Pamela estaba muerta de hambre.
No tenía ni un centavo encima, y con el aspecto que llevaba ahora, nadie en ningún lado la tomaría en serio.
Tampoco sabía a dónde ir.
Solo le quedaba deambular sin rumbo por las calles.
La noche se hacía cada vez más profunda.
Los transeúntes en la calle eran cada vez menos.
Aunque Pamela estaba hecha un desastre y lucía miserable, su rostro seguía siendo innegablemente hermoso.
Una mujer despampanante, que parecía haber sido abandonada a su suerte, caminando sola en medio de la madrugada.
Era inevitable que llamara la atención de los vagabundos y borrachos de la zona.
En el camino, varios delincuentes de poca monta se le acercaron silbando, con intenciones más que evidentes.
Si esto hubiera sido antes...
Cuando ella era deslumbrante y poderosa.
Si caminaba de noche, siempre estaba rodeada de guardaespaldas.
¿Quién se atrevería a insinuársele?
Pamela estaba aterrorizada. Corrió a tropezones hasta llegar a la entrada de una estación de policía, solo así logró librarse de esas miradas lascivas.
Después de esa huida desesperada.
Estaba aún más agotada y hambrienta. Se desplomó en el suelo, llorando de desesperación.
No tenía salida.
De pronto, recordó la nota que Lucía le había metido en el bolsillo a escondidas antes de ser arrestada.
Lucía le había dicho... ¿que le había ahorrado un dinero?
¡Lucía aún tenía dinero guardado!
Pamela sacó apresuradamente la pequeña nota de papel.
El papel todavía tenía manchas de sangre.
Solo tenía escrita una dirección y unas cuantas palabras: «Tercer ladrillo rojo». No había nada más.

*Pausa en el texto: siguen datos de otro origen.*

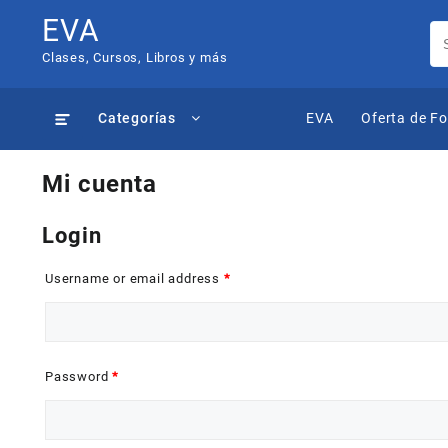
Saltar
EVA
al
contenido
Clases, Cursos, Libros y más
Categorías
EVA
Oferta de F
Mi cuenta
Login
Username or email address
*
Password
*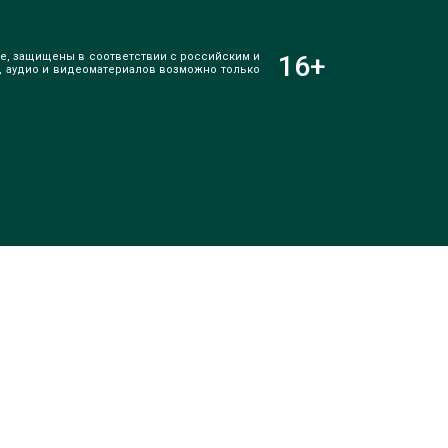
е, защищены в соответствии с российским и
16
+
, аудио и видеоматериалов возможно только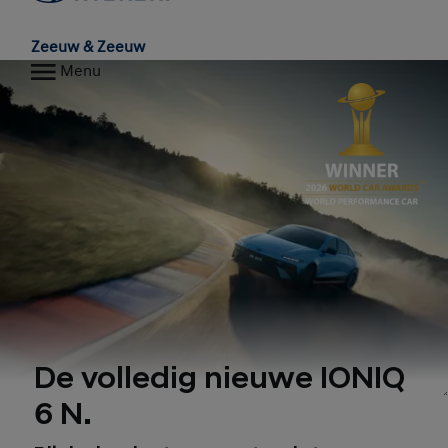
Zeeuw & Zeeuw
Menu
De volledig nieuwe IONIQ
6 N.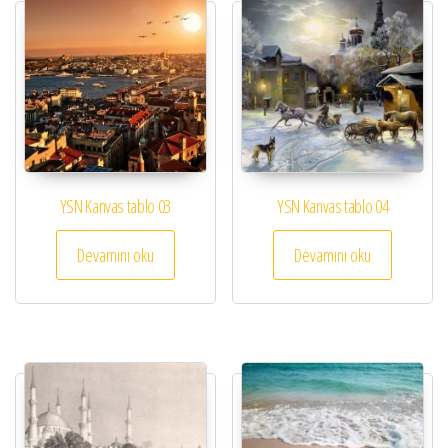
YSN Kanvas tablo 03
YSN Kanvas tablo 04
Devamını oku
Devamını oku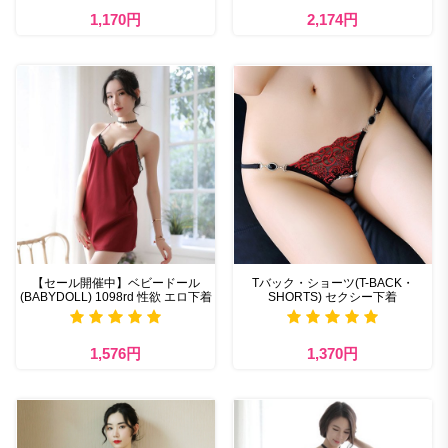
1,170円
2,174円
【セール開催中】ベビードール
Tバック・ショーツ(T-BACK・
(BABYDOLL) 1098rd 性欲 エロ下着
SHORTS) セクシー下着
1,576円
1,370円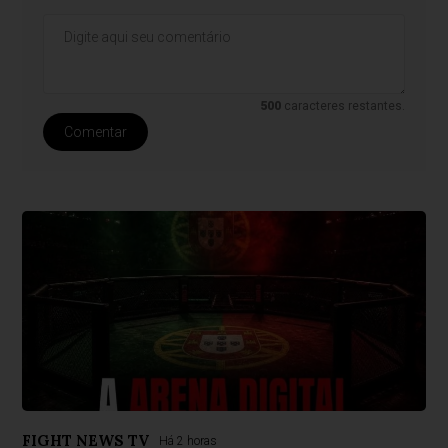
500
caracteres restantes.
Comentar
FIGHT NEWS TV
Há 2 horas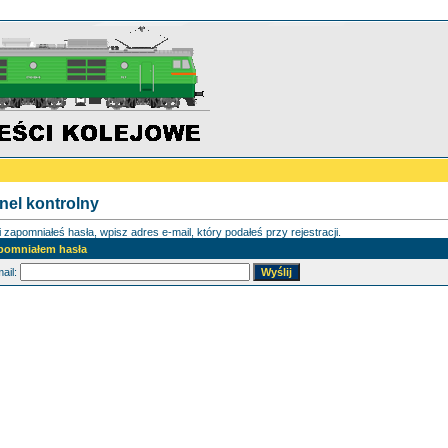
nel kontrolny
i zapomniałeś hasła, wpisz adres e-mail, który podałeś przy rejestracji.
pomniałem hasła
ail: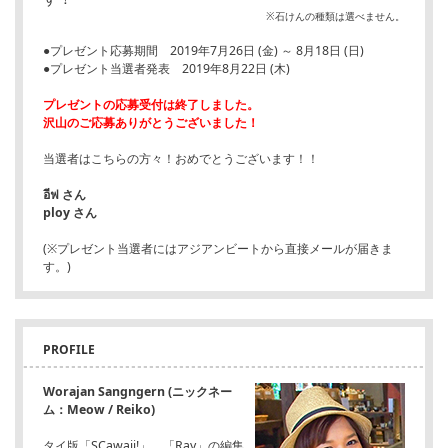
※石けんの種類は選べません。
●プレゼント応募期間 2019年7月26日 (金) ～ 8月18日 (日)
●プレゼント当選者発表 2019年8月22日 (木)
プレゼントの応募受付は終了しました。
沢山のご応募ありがとうございました！
当選者はこちらの方々！おめでとうございます！！
อีฟ さん
ploy さん
(※プレゼント当選者にはアジアンビートから直接メールが届きま
す。)
PROFILE
Worajan Sangngern (ニックネー
ム：Meow / Reiko)
タイ版「SCawaii!」、「Ray」の編集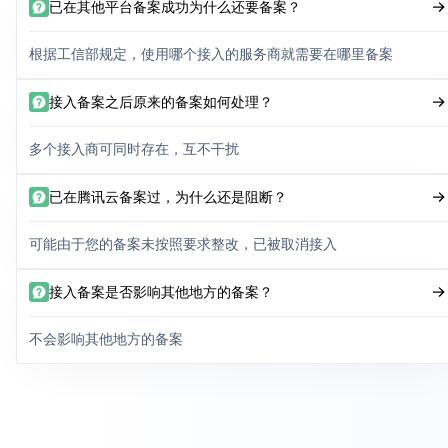
已在其他平台备案成功为什么还要备案？
根据工信部规定，使用哪个接入的服务商就需要在哪里备案
接入备案之后原来的备案如何处理？
多个接入商可同时存在，互不干扰
已在腾讯云备案过，为什么还是阻断？
可能由于您的备案未按照要求整改，已被取消接入
接入备案是否影响其他地方的备案？
不会影响其他地方的备案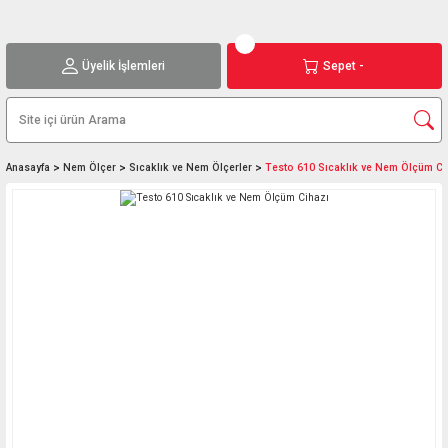
Üyelik İşlemleri
Sepet -
Anasayfa
Nem Ölçer
Sıcaklık ve Nem Ölçerler
Testo 610 Sıcaklık ve Nem Ölçüm Ci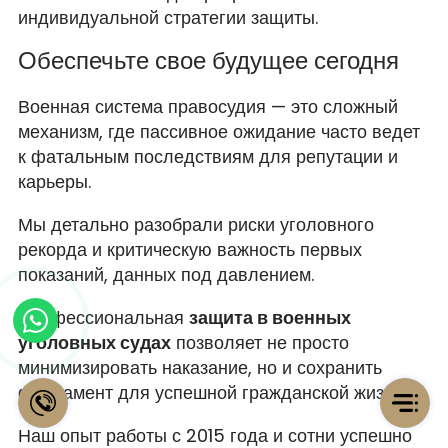
индивидуальной стратегии защиты.
Обеспечьте свое будущее сегодня
Военная система правосудия — это сложный
механизм, где пассивное ожидание часто ведет
к фатальным последствиям для репутации и
карьеры.
Мы детально разобрали риски уголовного
рекорда и критическую важность первых
показаний, данных под давлением.
Профессиональная
защита в военных
уголовных судах
позволяет не просто
минимизировать наказание, но и сохранить
фундамент для успешной гражданской жизни.
Наш опыт работы с 2015 года и сотни успешно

Pamela miró la dirección y frunció el ceño con profunda repugnancia.
Esa era... la dirección de un barrio bajo.
¿No había dicho Lucía que le había guardado dinero?
Era un asentamiento miserable. Estaba lleno de construcciones irregulares, cables de luz enredados formando telarañas peligrosas, calles estrechas y un aire pesado que apestaba a alcantarilla y basura podrida.
Las farolas estaban rotas. Todo estaba sumido en una oscuridad asfixiante, iluminada únicamente por la luz de la pantalla de su celular.
Pamela sentía que iba a explotar.
Jamás en su vida había pisado un entorno tan decadente, sucio y asqueroso.
¡Esto era literalmente una favela!
¡Este era el lugar en el que esa perra de Kiara debería estar!
El rostro de Pamela reflejaba un asco insoportable, pero el cansancio era tal que apenas podía levantar las piernas.
Solo le quedó guiarse por el GPS y adentrarse en ese laberinto.
La dirección marcaba un rincón en la planta baja de un edificio que parecía a punto de derrumbarse.
La cerradura de la puerta estaba oxidada y la pintura descascarada.
Pamela sintió náuseas; su rostro se contrajo en una mueca de asco.
Recordando las palabras de la nota: «Tercer ladrillo rojo».
Se tragó las ganas de vomitar y tanteó la pared sucia y rugosa. Efectivamente, junto a la cerradura, notó que el tercer ladrillo sobresalía un poco.
La llave estaba escondida allí dentro.